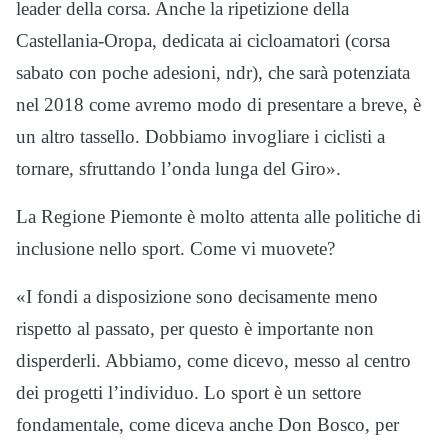
leader della corsa. Anche la ripetizione della
Castellania-Oropa, dedicata ai cicloamatori (corsa
sabato con poche adesioni, ndr), che sarà potenziata
nel 2018 come avremo modo di presentare a breve, è
un altro tassello. Dobbiamo invogliare i ciclisti a
tornare, sfruttando l’onda lunga del Giro».
La Regione Piemonte è molto attenta alle politiche di
inclusione nello sport. Come vi muovete?
«I fondi a disposizione sono decisamente meno
rispetto al passato, per questo è importante non
disperderli. Abbiamo, come dicevo, messo al centro
dei progetti l’individuo. Lo sport è un settore
fondamentale, come diceva anche Don Bosco, per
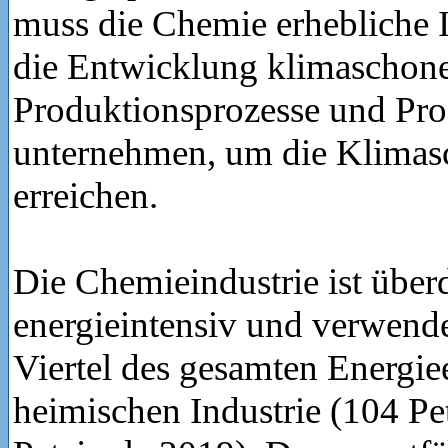
muss die Chemie erhebliche I
die Entwicklung klimaschon
Produktionsprozesse und Pr
unternehmen, um die Klimasc
erreichen.
Die Chemieindustrie ist über
energieintensiv und verwend
Viertel des gesamten Energiee
heimischen Industrie (104 Pe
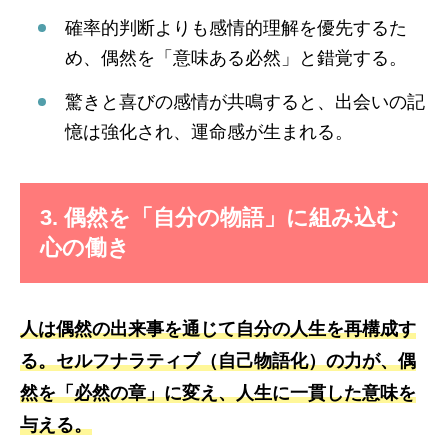
確率的判断よりも感情的理解を優先するた
め、偶然を「意味ある必然」と錯覚する。
驚きと喜びの感情が共鳴すると、出会いの記
憶は強化され、運命感が生まれる。
3. 偶然を「自分の物語」に組み込む
心の働き
人は偶然の出来事を通じて自分の人生を再構成す
る。セルフナラティブ（自己物語化）の力が、偶
然を「必然の章」に変え、人生に一貫した意味を
与える。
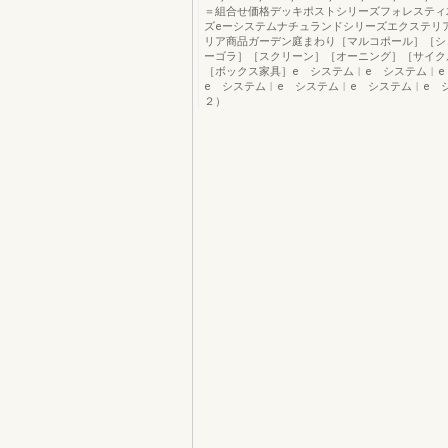
＝組合せ価格デッキポストシリーズフォレスティ
ズeーシステムナチュランドシリーズエクステリ
リア商品ガーデン庭まわり［マルコポール］［シ
ーゴラ］［スクリーン］［オーニング］［サイク
［ボックス家具］e システム︱e システム︱e
e システム︱e システム︱e システム︱e 
２）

> [What you will do]
If a picture appears among the entries, omit it and reproduce everything else exactly.

> [Answer section]
leader della corsa. Anche la ripetizione della
Castellania-Oropa, dedicata ai cicloamatori (corsa
sabato con poche adesioni, ndr), che sarà potenziata
nel 2018 come avremo modo di presentare a breve, è
un altro tassello. Dobbiamo invogliare i ciclisti a
tornare, sfruttando l’onda lunga del Giro».
La Regione Piemonte è molto attenta alle politiche di
inclusione nello sport. Come vi muovete?
«I fondi a disposizione sono decisamente meno
rispetto al passato, per questo è importante non
disperderli. Abbiamo, come dicevo, messo al centro
dei progetti l’individuo. Lo sport è un settore
fondamentale, come diceva anche Don Bosco, per
muss die Chemie erhebliche I
die Entwicklung klimaschon
Produktionsprozesse und Pr
unternehmen, um die Klimasc
erreichen.
Die Chemieindustrie ist über
energieintensiv und verwend
Viertel des gesamten Energiee
heimischen Industrie (104 Pe
確率的判断よりも感情的理解を優先するた
め、偶然を「意味ある必然」と錯覚する。
驚きと喜びの感情が共鳴すると、出会いの記
憶は強化され、運命感が生まれる。
3. 偶然を「自分の物語」に組み込む
心の働き
人は偶然の出来事を通じて自分の人生を再構成す
る。セルフナラティブ（自己物語化）の力が、偶
然を「必然の章」に変え、人生に一貫した意味を
与える。
＝組合せ価格デッキポストシリーズフォレスティ
ズeーシステムナチュランドシリーズエクステリ
リア商品ガーデン庭まわり［マルコポール］［シ
ーゴラ］［スクリーン］［オーニング］［サイク
［ボックス家具］e システム︱e システム︱e
e システム︱e システム︱e システム︱e 
２）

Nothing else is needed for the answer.